Once more, last night, I dreamt of the white room, a place that seems half-modeled on my home office, half on the black sites of secret detention which must exist in America — perhaps in smaller numbers — just as they do abroad. In this iteration of the dream I am hooded and handcuffed before being led down the hall, suspecting a shower awaits me as it has on previous occasions. Instead I become aware of arriving at a larger space, an echoing room with a high ceiling and distant walls. My hood is lifted, exposing my ears, nostrils and mouth, but the rough material is then cinched across the bridge of my nose to prevent me from seeing anything more substantial than pinpoints of light through the crosshatch of fabric. I hear rustlings of paper, metal chairs being pulled across a linoleum floor — two chairs, I think, and three sets of feet: two people seated, the third the one who led me here, who has lifted my hood, who stands behind me, his hands on my shoulders, radiating a warmth that, for a moment, fills me with a strange goodwill towards the man. I recognize his scent from other dreams, know that he is the one who habitually takes me to the showers, whose grip is firm but never cruel, who watches as I bathe, never saying a word.
Without waiting for a sign from my jailers, I speak.

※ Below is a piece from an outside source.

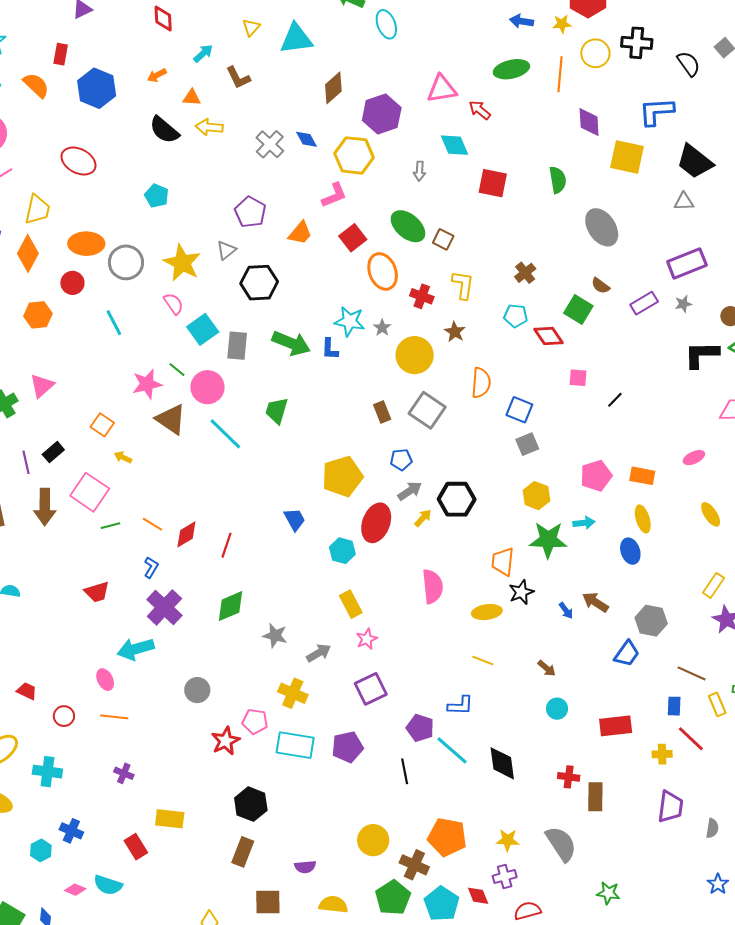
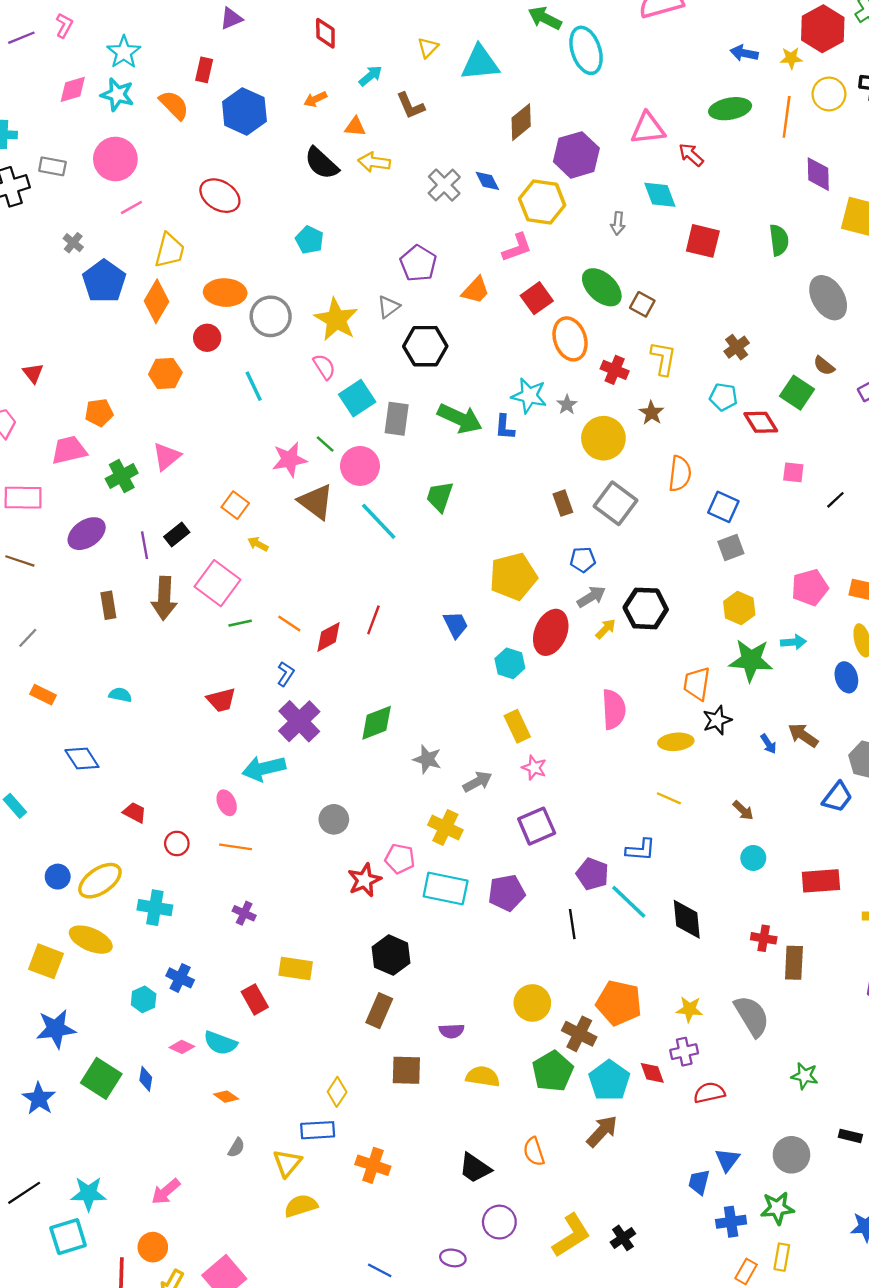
cyan ellipse: (386, 24) -> (586, 50), size x1.4
red line: (226, 545) -> (373, 620), moved
pink star: (367, 639) -> (534, 768), turned -30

‘If detention is what this is, it fails to meet my expectations. I am almost disappointed. Can you not do worse? Make me suffer bodily, give me a pain I can feel on the skin, tug at my fingernails, force death in my eye instead of this isolating torment. It’s like being made to sit alone after class, wondering when the teacher will ever return.’
‘We could do those things you suggest,’ a woman says. ‘Is that what you deserve, Jeremy?’ When she says my name, I know the woman speaking is Fadia. I squint into the pinpricks of light and her face comes into focus. ‘We could continue to treat you as a misbehaving child, or we could make it much worse. Notre régime pédagogique est assez doux . We want only that you should reflect on what you have done.’
The man behind me, the guard with warm hands, leans over and whispers in my ear. ‘This is already more serious than a school detention,’ he says, squeezing my right shoulder.
‘That never happened to Jeremy,’ Fadia says, as if she has heard the guard’s whispers. ‘He was a good boy. Never naughty.’
‘That’s right,’ I say, ‘not a single detention in all my years of education. Does my daughter know about my detention? Does she do nothing to fight for my liberty? What can you tell me?’